Albeit the statistical significance, the nature of this task itself, (i.e., pitch glide) is a common component of assessment and treatment of several other voice disorders. Pitch range can be affected in people with hyperfunctional voice disorders, such as muscle tension dysphonia, or benign lesions, as vocal nodules, as well as people with neurological disorders. Indeed, atypical laryngeal DDK results for rate and stability have been reported in people with vocal tremor [46] and spasmodic dysphonia [46,47]. Pitch glides are also a part of comprehensive physiological voice therapy programs such as vocal function exercises [48], Lee Silverman Voice Treatment [49], as well as SPEAK OUT!® [50] that target improvement of pitch range and prosody during conversational speech. A speeded maximum performance version, while more beneficial for assessment, can also be used in treatment to increase complexity over treatment sessions. Producing a vocal siren as in the pitch DDK task requires regulation of multiple parameters, simultaneously including maintenance of constant volume and voice quality and prior research [51] has shown that targeted voice training can decrease PD symptoms.

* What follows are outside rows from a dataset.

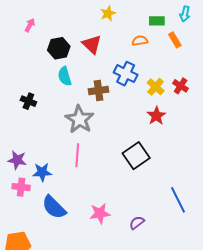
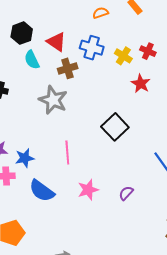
red triangle: (92, 44) -> (56, 42), moved
red star: (156, 116) -> (141, 84), moved
pink line: (77, 155) -> (67, 152), moved

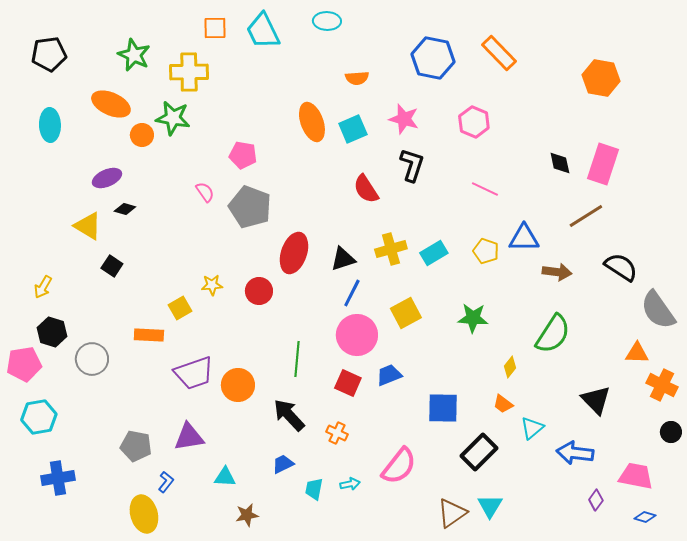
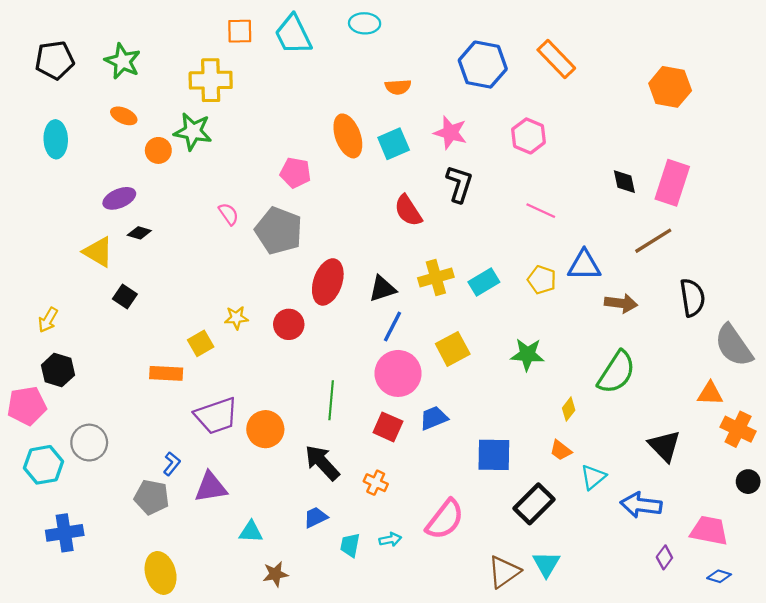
green star: (134, 55) -> (123, 61), moved
orange ellipse: (111, 104) -> (124, 116), size x0.6
pink pentagon: (243, 155) -> (295, 173), moved
black semicircle: (621, 267) -> (692, 298), turned 48
gray circle: (92, 359) -> (89, 443), moved
blue L-shape: (166, 482) -> (172, 464), moved

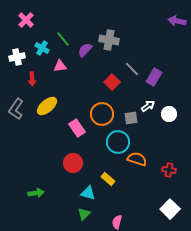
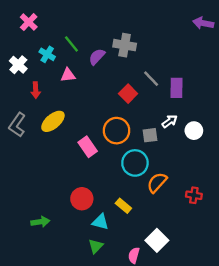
white cross: (17, 57) -> (18, 65), turned -35
purple rectangle: (154, 77) -> (177, 88), turned -30
orange semicircle: (137, 159) -> (157, 183), turned -66
red circle: (73, 163) -> (82, 199), moved
white square: (170, 209) -> (157, 240), moved

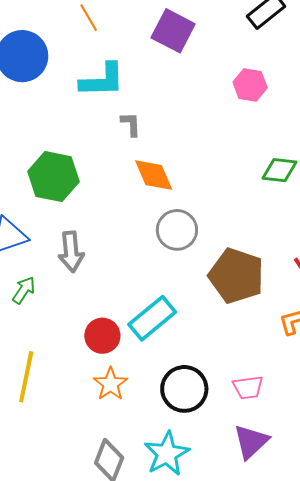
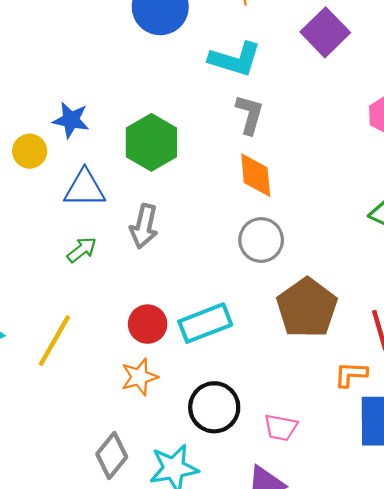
gray L-shape: (131, 124) -> (250, 114), size x1.4

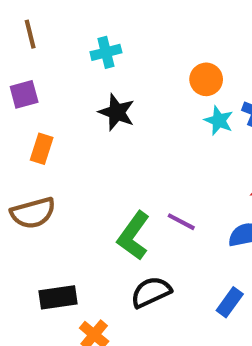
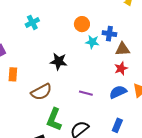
black star: (117, 112) -> (59, 61), moved
brown semicircle: (33, 213) -> (41, 92), moved
green L-shape: (134, 236) -> (54, 119), moved

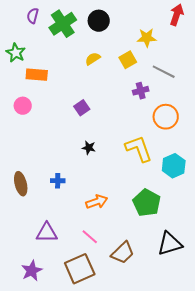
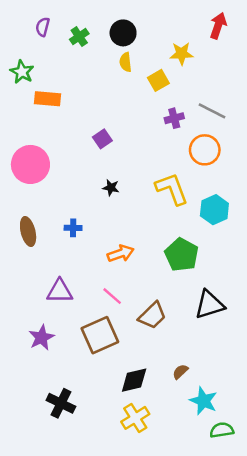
green cross: (63, 24) -> (79, 37), size x0.6
yellow semicircle: (93, 59) -> (125, 62), moved, turned -63
gray line: (164, 72) -> (212, 111), moved
pink circle: (23, 106) -> (30, 164), moved, size x1.8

In addition to the larger sample size, future studies should (a) focus on instructions and training (i.e.., effects of practice and number of trials for optimum performance), (b) develop a large normative, (c) investigate validity and reliability of the pitch DDK task, (d) analyze of speed vs. range trade-offs, (e) develop quantitative measures beyond the conventional rate, range, and regularity, (f) compare oral, laryngeal, and pitch DDK in motor speech and voice disorders, and (g) examine physiology to provide direct explanations about the speed of pitch change. Overall, the collective use of disorder-specific variables pertaining to pitch, energy, and temporal variability may provide new diagnostic and therapeutic insights and improve the clinical utility of DDK.
Conclusions
The current study explored a novel pitch DDK task. Pitch range and slope were automatically derived from Aud-SWIPE' algorithm. Both range and slope measures were slightly reduced in people with PD compared to controls. Moreover, there was an effect of age and disease duration in people with PD. An analysis with a larger age- and sex-balanced dataset is warranted for a comprehensive evaluation. From a clinical perspective, such a task has potential to be integrated into future diagnostic or therapeutic practice because (a) it can be sensitive to early stages of PD, and (b) it can be reliably derived from an easily performed task with minimal time and equipment requirements.